好き、禁止。
先輩、と呼ばれたので後輩なのだろうけれど、私には彼に見覚えがなかった。
「そうだけど……」
「俺、二回生の加藤俊(かとう しゅん)です。佐野先輩とは学部が同じで、よく会うんですけど」
「あ、そうなんだ」
そう言われても、加藤くんとは話した記憶がない。よく会うといってもきっと、すれ違う程度なのだろう。
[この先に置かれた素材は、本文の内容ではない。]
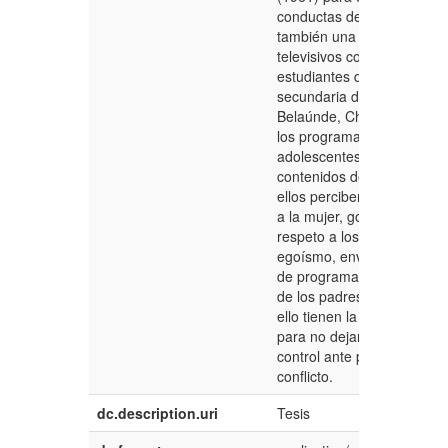
conductas de los estudiant
también una encuesta sob
televisivos con violencia o
estudiantes del 3° y 4° gr
secundaria de la I.E. Vícto
Belaúnde, Chimbote. Se pu
los programas observados 
adolescentes se caracteriz
contenidos de violencia, 
ellos perciben maltrato, in
a la mujer, golpes, discrimi
respeto a los padres, chis
egoísmo, envidia, alcohol, 
de programas lo ven a diar
de los padres o por divers
ello tienen la capacidad y 
para no dejar influenciarse,
control ante posibles situa
conflicto.
dc.description.uri
Tesis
「急にこんなこと言われても困ると思うんですけど。でも、佐野さん今年で卒業だし、大学に来る回数も減るだろうし、どうしても言っておきたくて」
確かに、もう残す単位は少しだ。
来ても週に3回程で、しかも昼までに帰ることが多くなってきていた。
入学してから真面目に講義に出ていてよかったなと、こういう時に思う。
「なにを?」
そう尋ねると、加藤くんはあからさまに緊張した顔をした。
誰かに好意を持たれたことが初めてではなかった私は、もしかして、と気付き始める。
「……俺、佐野さんのことずっと好きでした。いつも目で追ってて、話しかけようとしてもなかなか勇気が出なくて、関わるきっかけを作れなかった」
静かに彼の話を聞いていた。
握り込まれた手が彼の心中を表しているようで、苦しくなった。
今まで話したこともない。「好きでした」と過去形で言った加藤くんは、私に振られるとわかっていて気持ちを打ち明けてくれているのだろう。
「自分の気持ちにケリをつけるためにどうしても、迷惑だってわかってても、どうしても言いたかったんです。……すいません」
そう言って加藤くんは、俯いてしまった。
今どんな気持ちで話しかけてくれたのか。それは私には完全にはわからないけれど、からかわれているわけじゃないのだけはわかる。